● YOUR INSTRUCTIONS
Only the lines below from the one with "Our Data Protection Information (57, 2547)" through the one with "PT (55, 23)" are to be written out, exactly and without any images.

[Pixel coordinate grounding data]
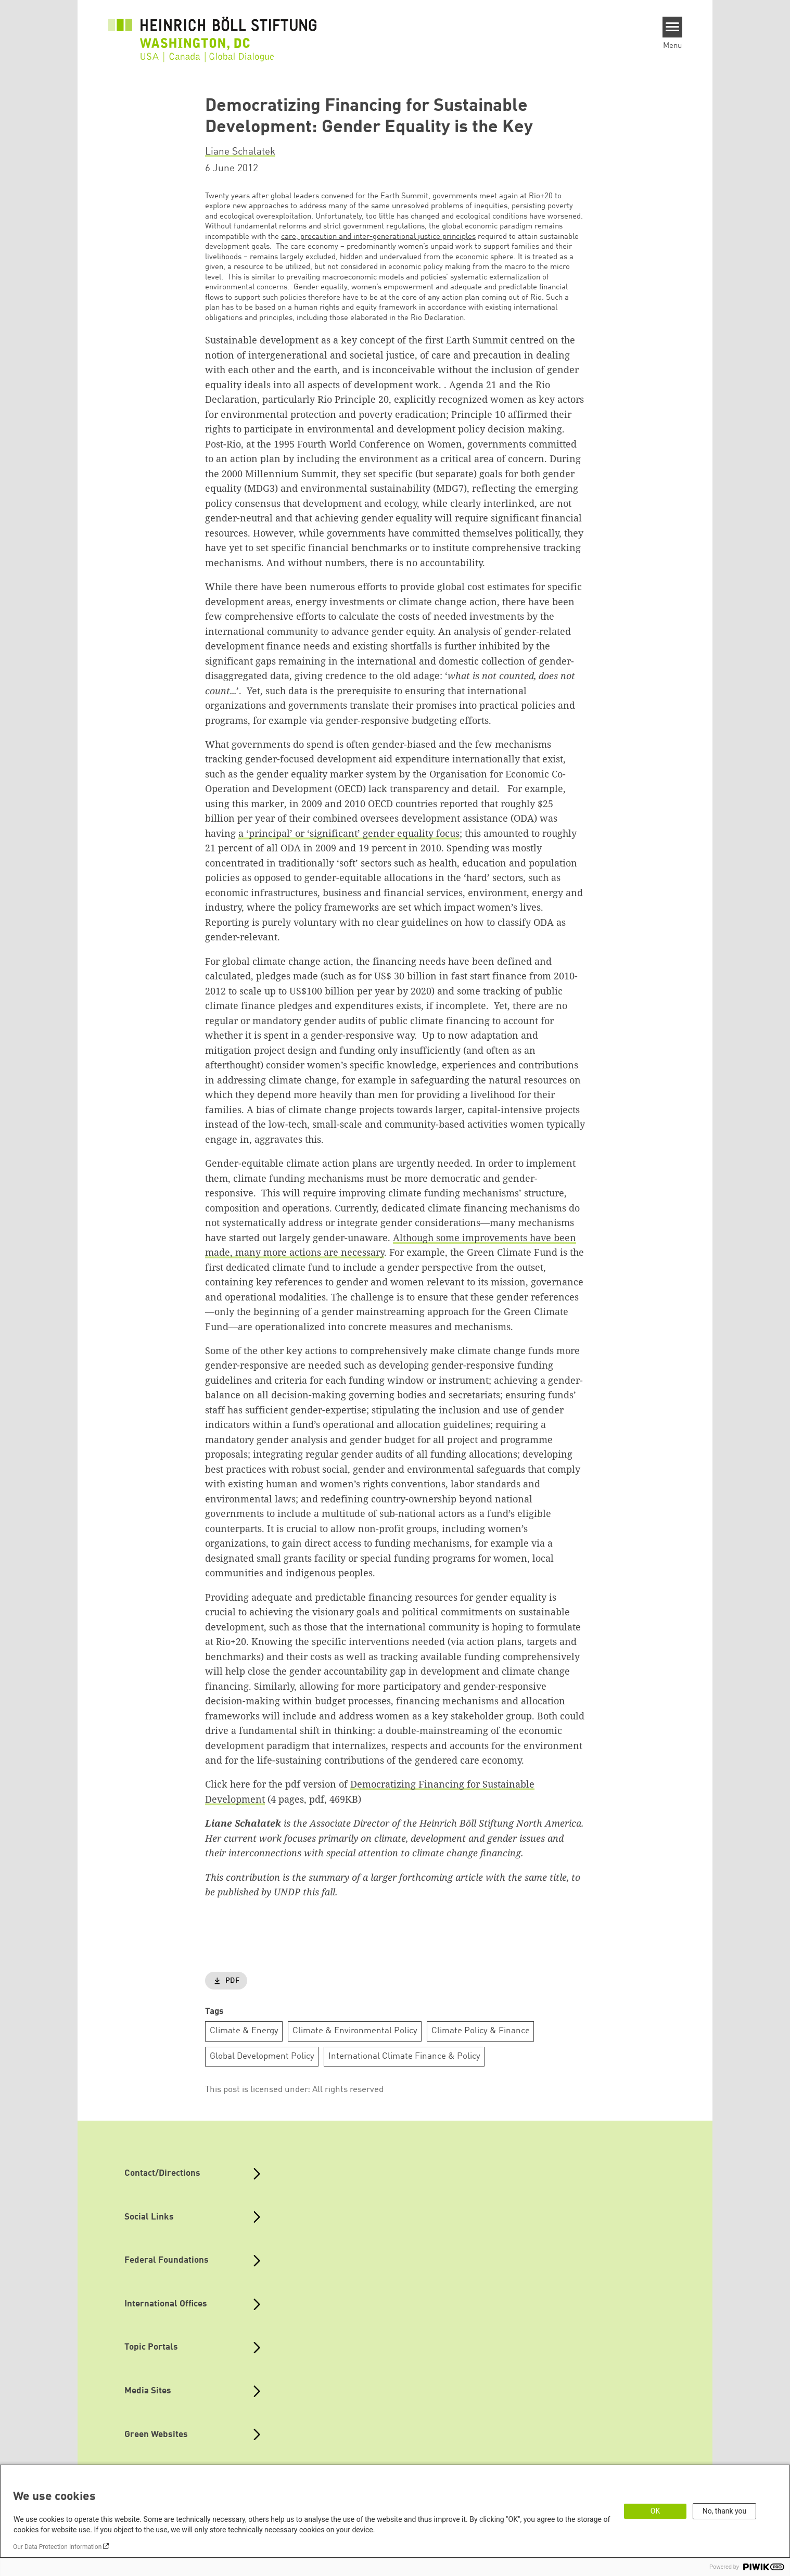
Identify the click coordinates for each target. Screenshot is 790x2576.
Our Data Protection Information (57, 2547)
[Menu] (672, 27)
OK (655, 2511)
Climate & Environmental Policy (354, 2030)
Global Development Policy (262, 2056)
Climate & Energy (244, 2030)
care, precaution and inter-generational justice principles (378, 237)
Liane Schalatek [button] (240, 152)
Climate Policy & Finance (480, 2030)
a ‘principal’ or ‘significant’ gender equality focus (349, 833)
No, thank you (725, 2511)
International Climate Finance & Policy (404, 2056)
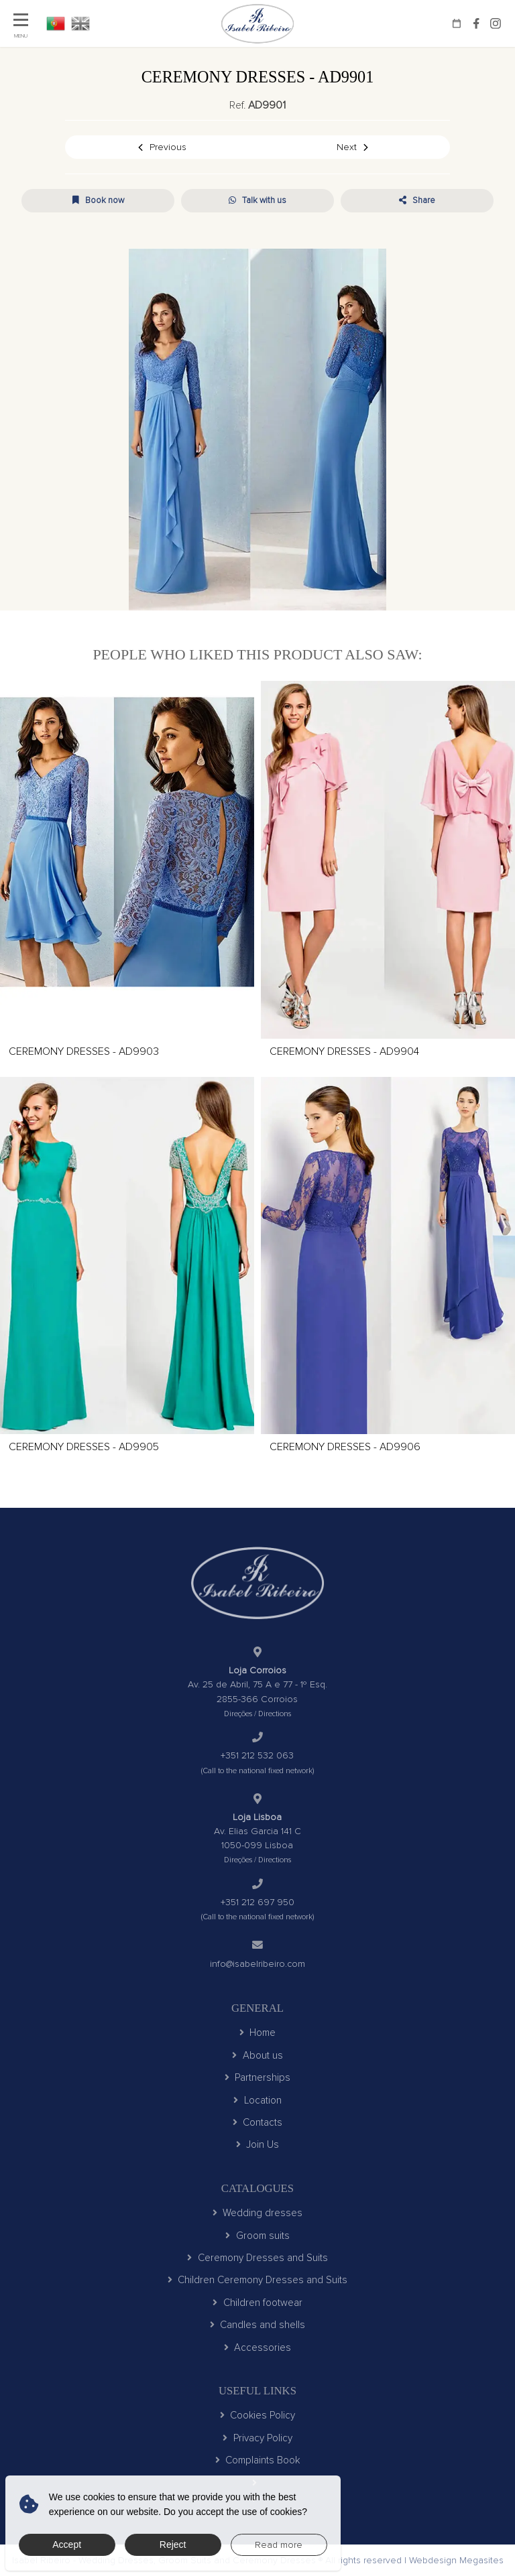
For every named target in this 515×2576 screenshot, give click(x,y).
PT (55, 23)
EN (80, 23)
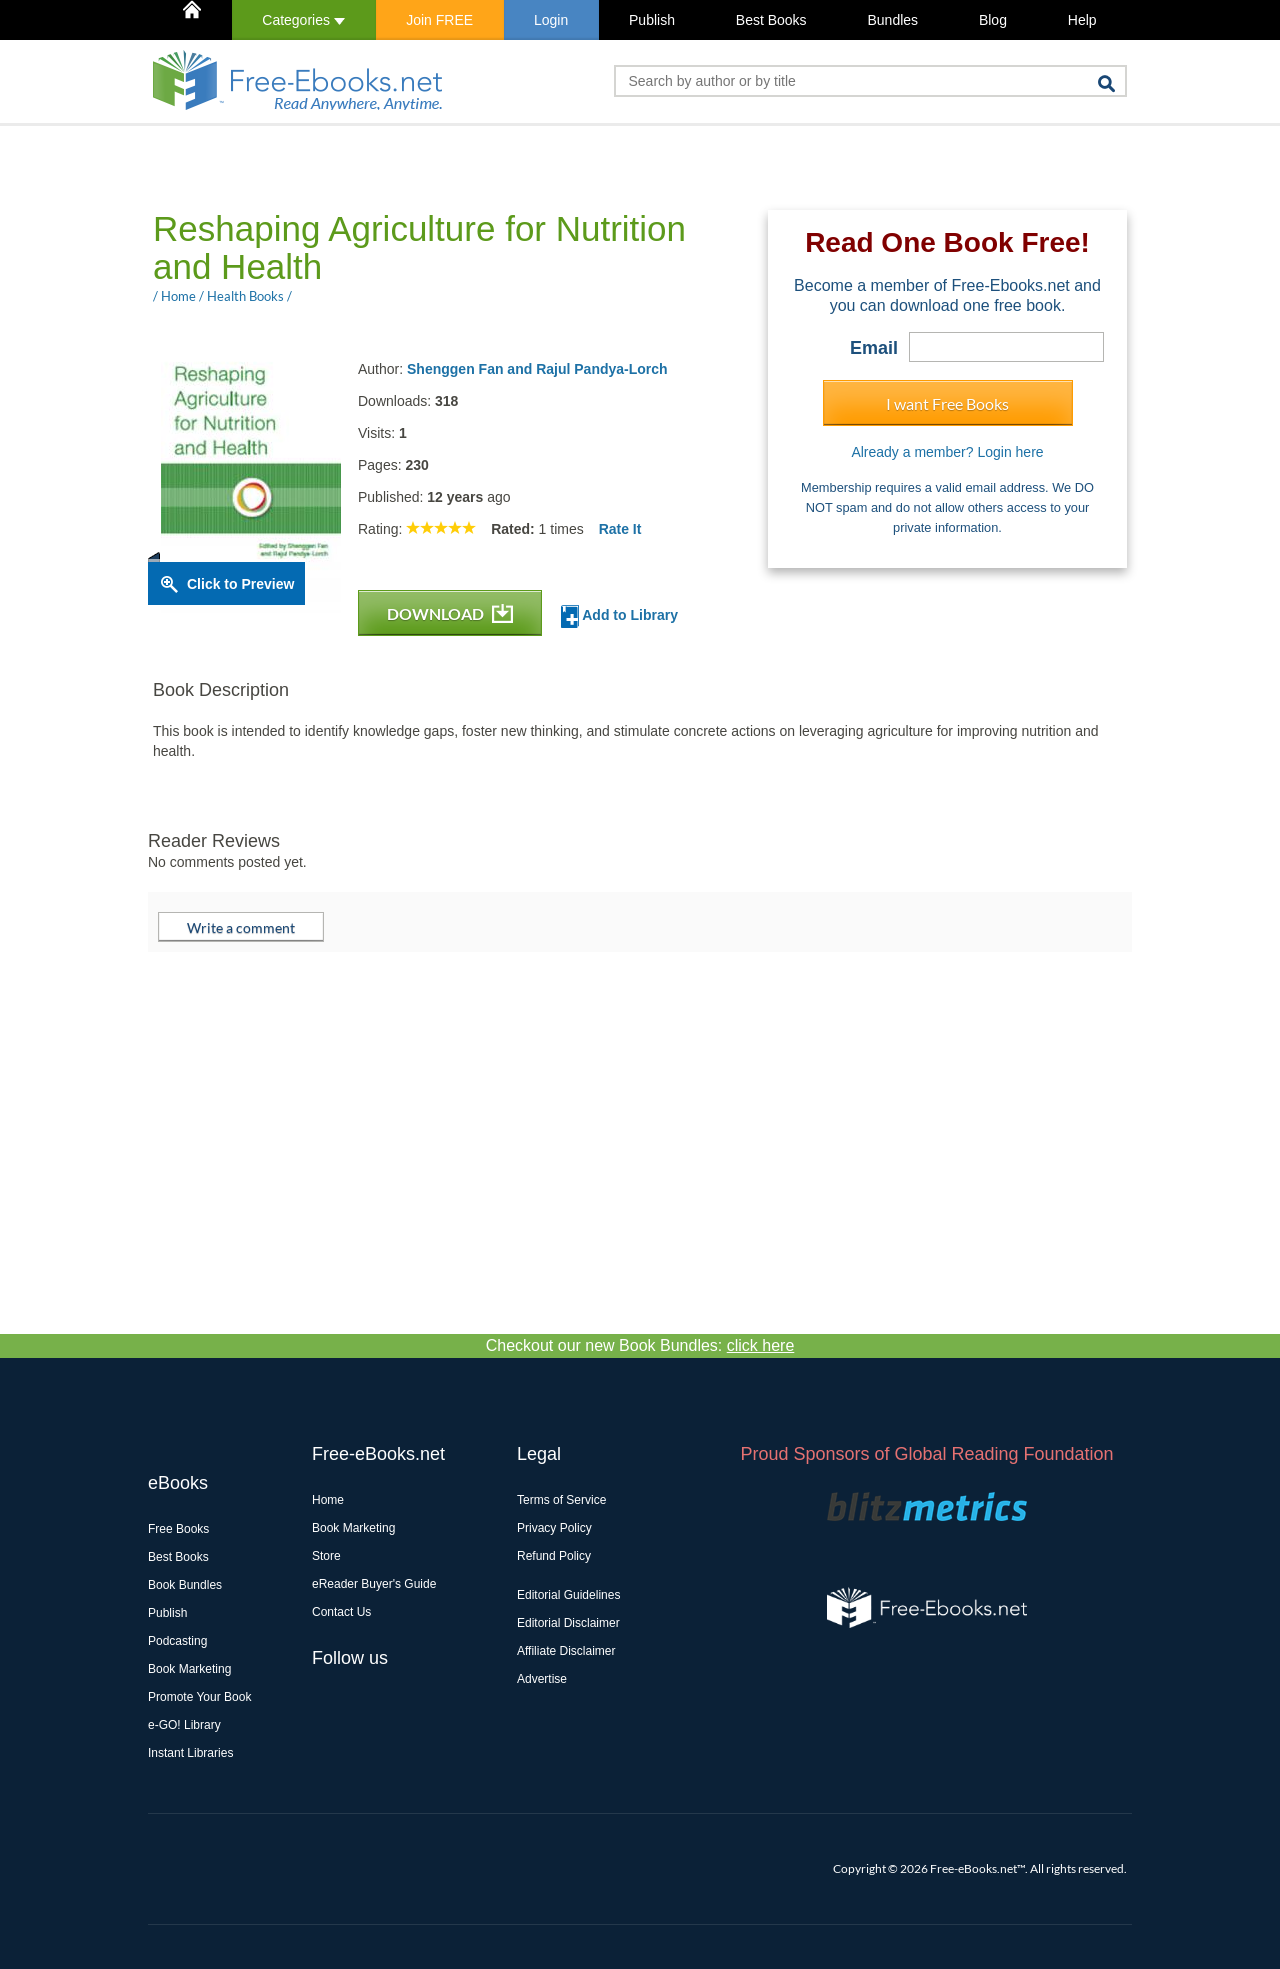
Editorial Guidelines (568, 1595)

● EXERCISE ANSWER
Our Data Protection Information (57, 2547)
[Menu] (672, 27)
OK (655, 2511)
Climate & Environmental Policy (354, 2030)
Global Development Policy (262, 2056)
Climate & Energy (244, 2030)
care, precaution and inter-generational justice principles (378, 237)
Liane Schalatek [button] (240, 152)
Climate Policy & Finance (480, 2030)
a ‘principal’ or ‘significant’ gender equality focus (349, 833)
No, thank you (725, 2511)
International Climate Finance & Policy (404, 2056)
For every named target in this 515×2576 screenshot, give click(x,y).
PT (55, 23)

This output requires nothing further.